Subjects at A level are big enough that that is extremely unlikely. Even for small subjects there are ways of doing it fairly though, based on performance in previous years.
3. We don't want people concentrating on tiny differences in percentiles.
They would be quantised like grades are.
Then I can see that someone was schooled in Romania, studied Maths, and did better than 95% of other Romanians in school. I don't need to know the details of how the grades work, the retakes, the 'easy years', etc.
It would make hiring much easier.

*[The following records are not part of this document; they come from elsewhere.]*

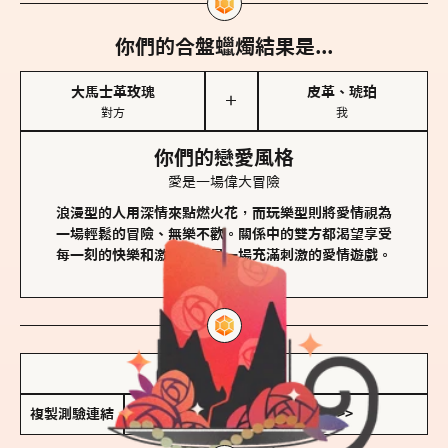
你們的合盤蠟燭結果是...
大馬士革玫瑰
皮革、琥珀
＋
對方
我
你們的戀愛風格
愛是一場偉大冒險
浪漫型的人用深情來點燃火花，而玩樂型則將愛情視為
一場輕鬆的冒險、無樂不歡。關係中的雙方都渴望享受
每一刻的快樂和激動，像是一場充滿刺激的愛情遊戲。
儲存我的結果圖
複製測驗連結
查看香氛類型全解析 >>>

Currently I pretty much throw out the education part of peoples CV's because comparing totally different exam systems is impossible.
If everybody gets the same grade, other, potentially less “fair” methods will emerge.
It's believable that, in the future, candidate pools for certain masters, PhDs and employment positions will include both 2019 and 2021 high school graduates. These grades are almost always used as selection criteria. Can we really trust the process will be nuanced enough to account for the inflation, or will 2019 exam sitters be unfairly discriminated against by a surge of higher scoring students from 2020 and 2021?
[1] https://www.gov.uk/government/news/guide-to-as-and-a-level-r...
Edit: The inflation is even more extreme at the very top: 2,664 students in 2018 received at least 3 subjects at the top grade; in 2021 that figure was 12,945 (+386%) (as someone that achieved this roughly a decade ago, I can't help but feel a bit bitter) [2]
[2] https://www.ft.com/content/c35e13f4-09cd-4700-9573-91fdfd012...
[1]: https://blogs.lse.ac.uk/impactofsocialsciences/2020/08/26/fk...
My uni have started to print the grade distribution for each subject on the report card, to show employers that a B is actually really good.
This approach is overall fairer to students by looking at the whole school year not one three hour exam based. UK exam setup has not really changed in 30 years plus and just because you did it is not a good reason to rethink how this works.
One of the things missed here also is a lot of exam boards historically let the teacher decide if the student is “not great” to sit the lower tier exam and cap there grade to a C no matter if you got 60 or 100% on the exam.